- **TO DO**: Text only, exactly as given: reproduce the entries below without their pictures.

--- EXERCISE DATA ---

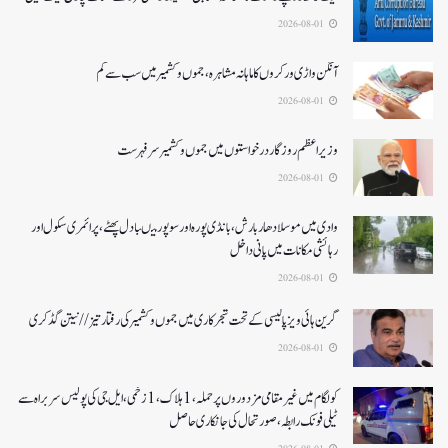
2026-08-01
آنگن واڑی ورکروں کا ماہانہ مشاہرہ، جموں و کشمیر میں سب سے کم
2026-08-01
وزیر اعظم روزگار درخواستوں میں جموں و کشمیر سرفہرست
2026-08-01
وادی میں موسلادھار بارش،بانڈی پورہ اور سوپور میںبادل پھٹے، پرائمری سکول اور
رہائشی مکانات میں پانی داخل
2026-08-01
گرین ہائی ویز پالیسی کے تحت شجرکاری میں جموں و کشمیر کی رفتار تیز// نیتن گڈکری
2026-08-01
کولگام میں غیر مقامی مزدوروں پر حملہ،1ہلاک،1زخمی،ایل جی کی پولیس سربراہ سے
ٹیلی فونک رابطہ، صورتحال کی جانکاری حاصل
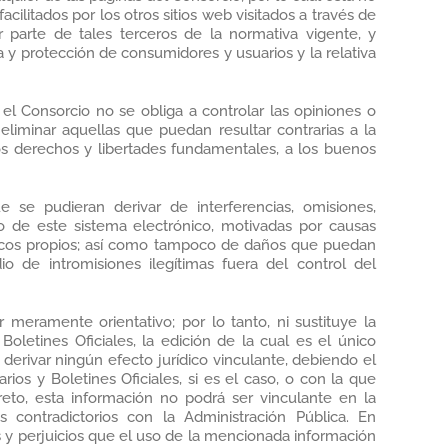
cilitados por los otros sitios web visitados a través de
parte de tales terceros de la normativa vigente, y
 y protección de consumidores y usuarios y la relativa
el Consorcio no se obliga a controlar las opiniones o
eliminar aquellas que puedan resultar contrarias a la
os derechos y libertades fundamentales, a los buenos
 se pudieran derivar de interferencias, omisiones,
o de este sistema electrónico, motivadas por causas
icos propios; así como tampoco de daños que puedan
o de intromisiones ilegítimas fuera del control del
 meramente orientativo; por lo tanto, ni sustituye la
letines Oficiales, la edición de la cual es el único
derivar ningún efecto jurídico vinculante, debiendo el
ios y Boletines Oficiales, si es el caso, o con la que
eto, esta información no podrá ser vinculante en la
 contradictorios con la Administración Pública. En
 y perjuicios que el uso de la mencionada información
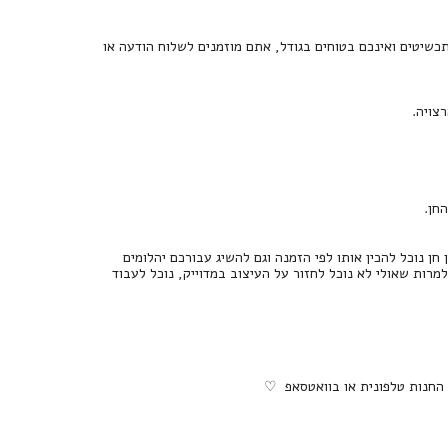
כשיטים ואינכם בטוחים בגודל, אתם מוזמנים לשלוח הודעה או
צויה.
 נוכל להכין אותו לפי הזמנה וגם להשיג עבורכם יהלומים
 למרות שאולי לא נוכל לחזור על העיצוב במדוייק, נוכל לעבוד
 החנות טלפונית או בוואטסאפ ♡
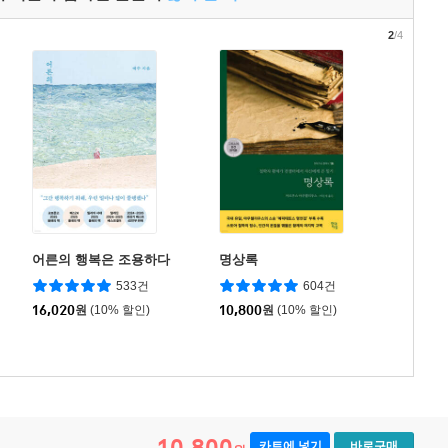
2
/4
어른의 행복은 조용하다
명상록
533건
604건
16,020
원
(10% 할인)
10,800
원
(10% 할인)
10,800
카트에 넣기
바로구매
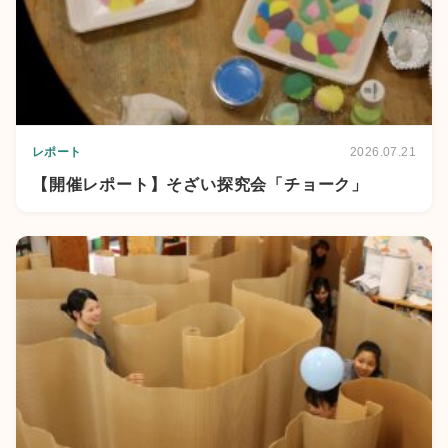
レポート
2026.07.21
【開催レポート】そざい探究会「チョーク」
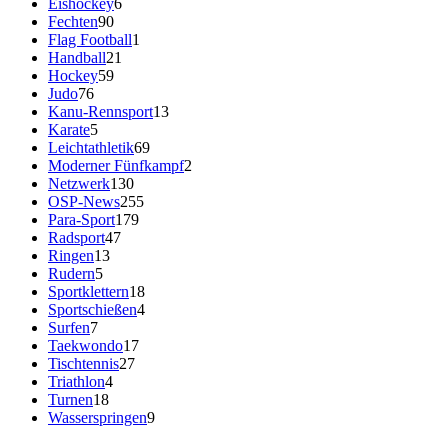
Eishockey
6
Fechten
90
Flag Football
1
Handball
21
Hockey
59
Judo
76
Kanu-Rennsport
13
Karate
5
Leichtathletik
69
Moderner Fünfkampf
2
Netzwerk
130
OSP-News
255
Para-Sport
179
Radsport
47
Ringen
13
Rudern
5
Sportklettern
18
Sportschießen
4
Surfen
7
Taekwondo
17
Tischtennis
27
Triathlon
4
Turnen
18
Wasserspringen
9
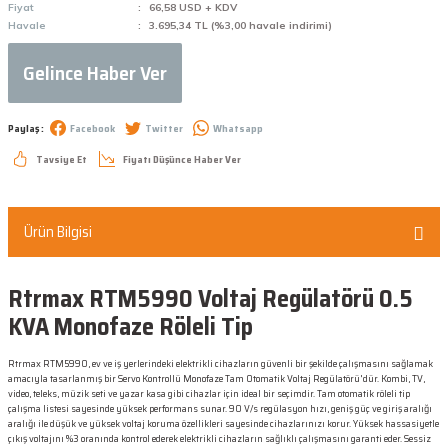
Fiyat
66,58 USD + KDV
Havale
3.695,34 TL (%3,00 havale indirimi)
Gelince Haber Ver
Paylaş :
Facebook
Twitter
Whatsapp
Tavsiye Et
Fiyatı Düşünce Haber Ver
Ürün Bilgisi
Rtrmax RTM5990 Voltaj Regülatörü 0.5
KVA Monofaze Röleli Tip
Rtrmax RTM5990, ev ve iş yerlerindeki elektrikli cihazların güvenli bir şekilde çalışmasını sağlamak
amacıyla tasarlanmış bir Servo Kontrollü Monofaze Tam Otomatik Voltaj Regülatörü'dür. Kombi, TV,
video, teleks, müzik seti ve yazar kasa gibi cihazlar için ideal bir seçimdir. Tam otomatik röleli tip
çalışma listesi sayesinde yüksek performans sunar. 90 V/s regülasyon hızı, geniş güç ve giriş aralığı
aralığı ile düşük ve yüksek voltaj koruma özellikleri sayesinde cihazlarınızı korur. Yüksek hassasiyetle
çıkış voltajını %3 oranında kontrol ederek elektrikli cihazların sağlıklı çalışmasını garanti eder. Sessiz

---

- **YOUR SOLUTION**:
2026-08-01
آنگن واڑی ورکروں کا ماہانہ مشاہرہ، جموں و کشمیر میں سب سے کم
2026-08-01
وزیر اعظم روزگار درخواستوں میں جموں و کشمیر سرفہرست
2026-08-01
وادی میں موسلادھار بارش،بانڈی پورہ اور سوپور میںبادل پھٹے، پرائمری سکول اور
رہائشی مکانات میں پانی داخل
2026-08-01
گرین ہائی ویز پالیسی کے تحت شجرکاری میں جموں و کشمیر کی رفتار تیز// نیتن گڈکری
2026-08-01
کولگام میں غیر مقامی مزدوروں پر حملہ،1ہلاک،1زخمی،ایل جی کی پولیس سربراہ سے
ٹیلی فونک رابطہ، صورتحال کی جانکاری حاصل
cilitados por los otros sitios web visitados a través de
parte de tales terceros de la normativa vigente, y
 y protección de consumidores y usuarios y la relativa
el Consorcio no se obliga a controlar las opiniones o
eliminar aquellas que puedan resultar contrarias a la
os derechos y libertades fundamentales, a los buenos
 se pudieran derivar de interferencias, omisiones,
o de este sistema electrónico, motivadas por causas
icos propios; así como tampoco de daños que puedan
o de intromisiones ilegítimas fuera del control del
 meramente orientativo; por lo tanto, ni sustituye la
letines Oficiales, la edición de la cual es el único
derivar ningún efecto jurídico vinculante, debiendo el
ios y Boletines Oficiales, si es el caso, o con la que
eto, esta información no podrá ser vinculante en la
 contradictorios con la Administración Pública. En
 y perjuicios que el uso de la mencionada información
כשיטים ואינכם בטוחים בגודל, אתם מוזמנים לשלוח הודעה או
צויה.
 נוכל להכין אותו לפי הזמנה וגם להשיג עבורכם יהלומים
 למרות שאולי לא נוכל לחזור על העיצוב במדוייק, נוכל לעבוד
 החנות טלפונית או בוואטסאפ ♡
2
/4
어른의 행복은 조용하다
명상록
533건
604건
16,020
원
(10% 할인)
10,800
원
(10% 할인)
10,800
카트에 넣기
바로구매
レポート
2026.07.21
【開催レポート】そざい探究会「チョーク」
Eishockey
6
Fechten
90
Flag Football
1
Handball
21
Hockey
59
Judo
76
Kanu-Rennsport
13
Karate
5
Leichtathletik
69
Moderner Fünfkampf
2
Netzwerk
130
OSP-News
255
Para-Sport
179
Radsport
47
Ringen
13
Rudern
5
Sportklettern
18
Sportschießen
4
Surfen
7
Taekwondo
17
Tischtennis
27
Triathlon
4
Turnen
18
Wasserspringen
9
Fiyat
66,58 USD + KDV
Havale
3.695,34 TL (%3,00 havale indirimi)
Gelince Haber Ver
Paylaş :
Facebook
Twitter
Whatsapp
Tavsiye Et
Fiyatı Düşünce Haber Ver
Ürün Bilgisi
Rtrmax RTM5990 Voltaj Regülatörü 0.5
KVA Monofaze Röleli Tip
Rtrmax RTM5990, ev ve iş yerlerindeki elektrikli cihazların güvenli bir şekilde çalışmasını sağlamak
amacıyla tasarlanmış bir Servo Kontrollü Monofaze Tam Otomatik Voltaj Regülatörü'dür. Kombi, TV,
video, teleks, müzik seti ve yazar kasa gibi cihazlar için ideal bir seçimdir. Tam otomatik röleli tip
çalışma listesi sayesinde yüksek performans sunar. 90 V/s regülasyon hızı, geniş güç ve giriş aralığı
aralığı ile düşük ve yüksek voltaj koruma özellikleri sayesinde cihazlarınızı korur. Yüksek hassasiyetle
çıkış voltajını %3 oranında kontrol ederek elektrikli cihazların sağlıklı çalışmasını garanti eder. Sessiz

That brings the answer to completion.